THE POUND WILL CONTINUE TO BE WEIGHTED BY POLITICAL UNCERTAINTY
The outlook for the British pound is similarly subdued. The Political uncertainties are a drag on the British currency and despite a slight relief rally following this week’s news of British Prime Minister Boris Johnson’s resignation, «headwinds stemming from current economic fundamentals (pronounced stagflation and a less aggressive Bank of England than many others) are more dominant”, point out the Julius Baer experts.

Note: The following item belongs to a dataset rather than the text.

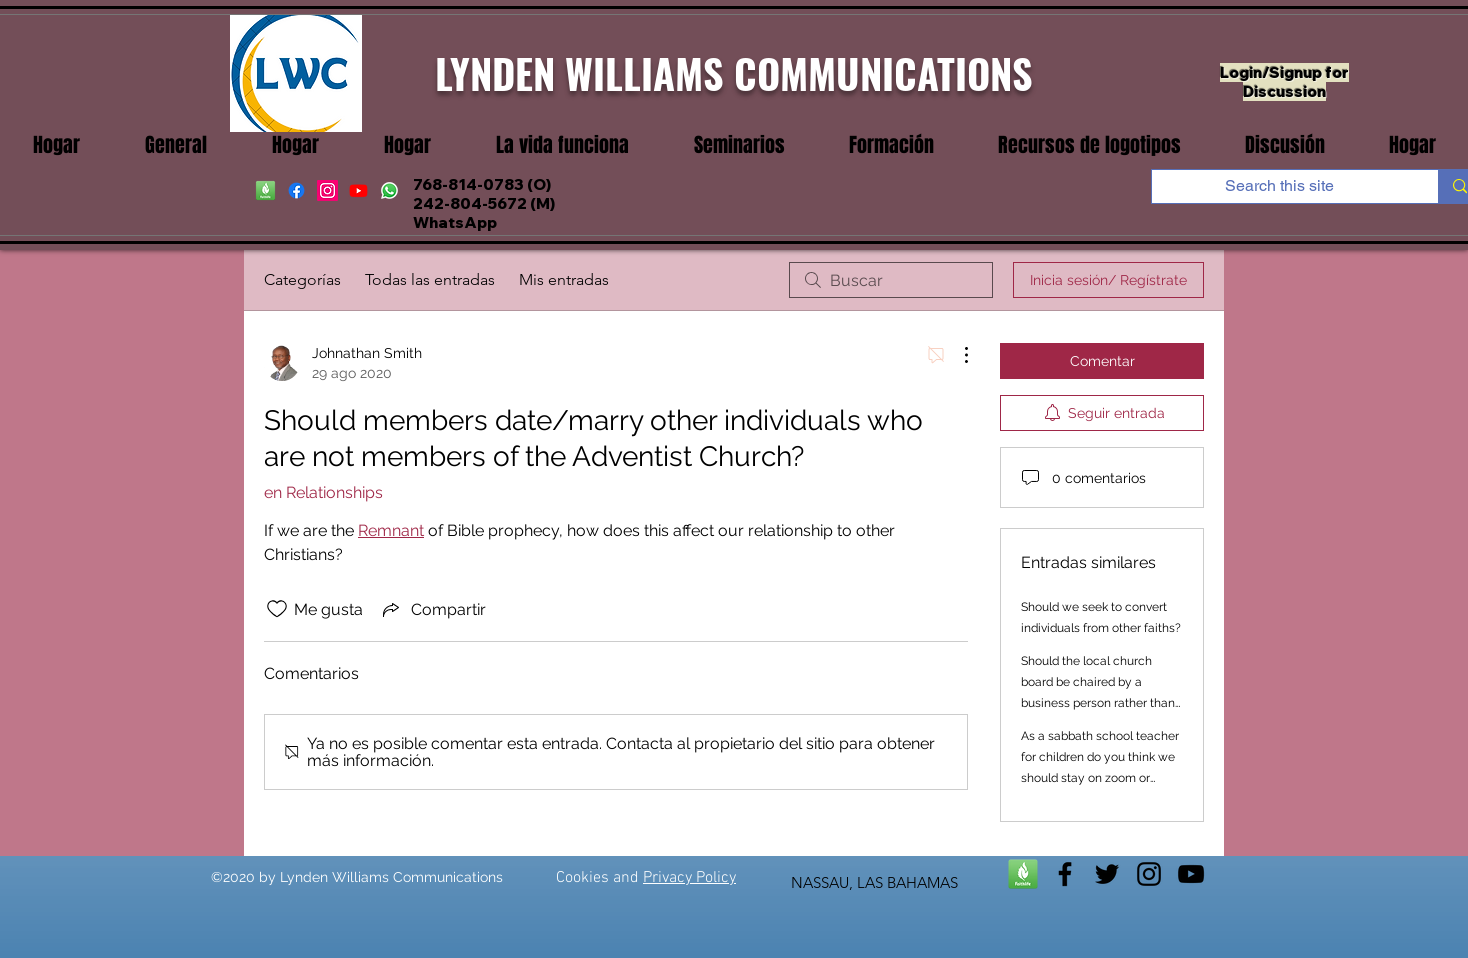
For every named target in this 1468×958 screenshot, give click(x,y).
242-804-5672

«We do not believe that politics is an important support for the pound,» they say. “The pronounced stagflation environment (with inflation forecast to rise above 10% year-on-year and a marked slowdown in economic growth, including a contraction in the second quarter), which is likely to cause The Bank of England raises interest rates with less intensity and to a lesser extent than its counterparts, it is a much more dominant engine”, they say.
In other currencies, the J. Safra Sarasin SAM expert is shown bullish on swiss franc and believes that «it should continue to benefit from its advantage in terms of inflation, which will continue well into next year.» The Swiss National Bank (SNB) is likely to allow its currency to appreciate further as it no longer considers the franc «highly valued». “The recent dynamics of bank demand deposits suggest that the SNB has not intervened in favor of its currency in recent weeks, therefore, we think that, for the rest of the year, the euro/Swiss franc pair should trading mostly below parity”, he predicts.
Also is positive with the Japanese yen, “which is historically cheap according to multiple parameters”. There are several factors that could reverse the yen’s weakening trend, such as a possible adjustment of the Bank of Japan’s yield target or a somewhat smaller yield advantage in the US”, Wewel rounds off.